City applies for state funds to help with storm water

Matt Algarin

Flooding in the Heritage Run subdivision has been a problem for years, and now city leaders will seek funding from the state of Florida to remedy the issue.

“We’ve attempted to fix the issue with available funding and we’ve had some various degrees of success,” City Manger Greg Kisela said. “This gives us the first opportunity to compete for those dollars.”

With a unanimous vote Monday night, city leaders agreed to file an application for funding, which would be reviewed by the state’s Agriculture and Natural Resources Appropriations Committee. The application will ask for a total of $1,061,742 for the automatic pump and wet well project.

The city has actively sought grant funding to reduce flooding issues since Tropical Storm Alberto in 1994, based on city files. In 2006 Destin received funds through a hazard mitigation grant to improve drainage in the neighborhood.

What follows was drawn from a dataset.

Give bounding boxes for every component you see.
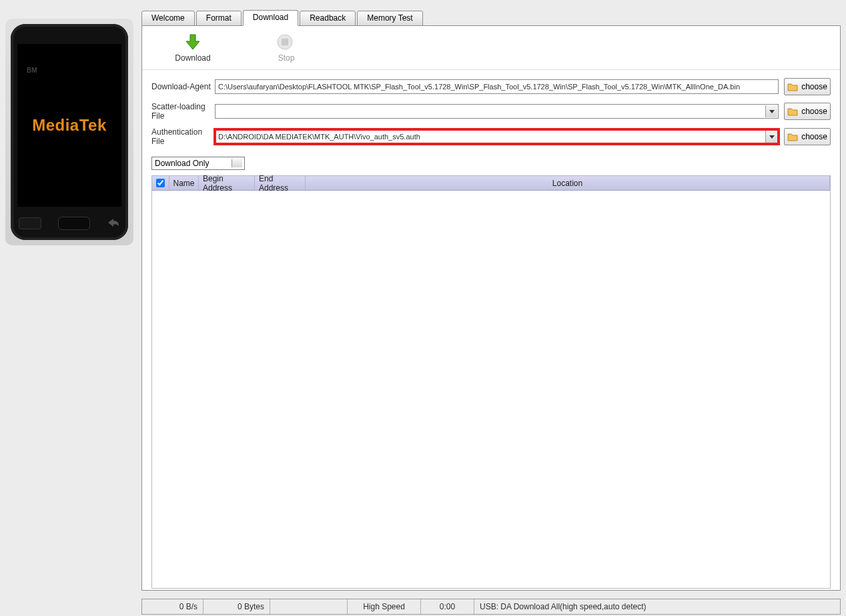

At the time, the engineering solution was based on gravity outfall and used an automatic floodgate, larger drainage pipes, and a 30-foot conveyance swale to divert stormwater away from Heritage Run.

Since then “storm events have justified the need for a more aggressive solution” — the installation of the wet well and automatic pump. The city had budgeted $30,000 as part of its 2015 capital improvement program to design the system. The funding from the state would allow for construction of the system.

Councilman Jim Foreman told his colleagues that this issue has been a consistent thorn in the city’s side for quite some time.

“This is a problem that goes back before the founding of the city,” he said. “What we are basically trying to do, is permanently fix a problem we didn’t create.”

Jenkins Engineering performed a stormwater analysis for the city in January and noted that the Heritage Run subdivision was developed at a time when “storm water management requirements in the Florida Panhandle were minimal, therefore there is no common storm water management facility.” It also says the subdivision is “essentially a land locked basin with regard to storm water runoff discharge.”

Overall, Foreman said the project was the “right thing to do.” The city should have word on the status of its application by July.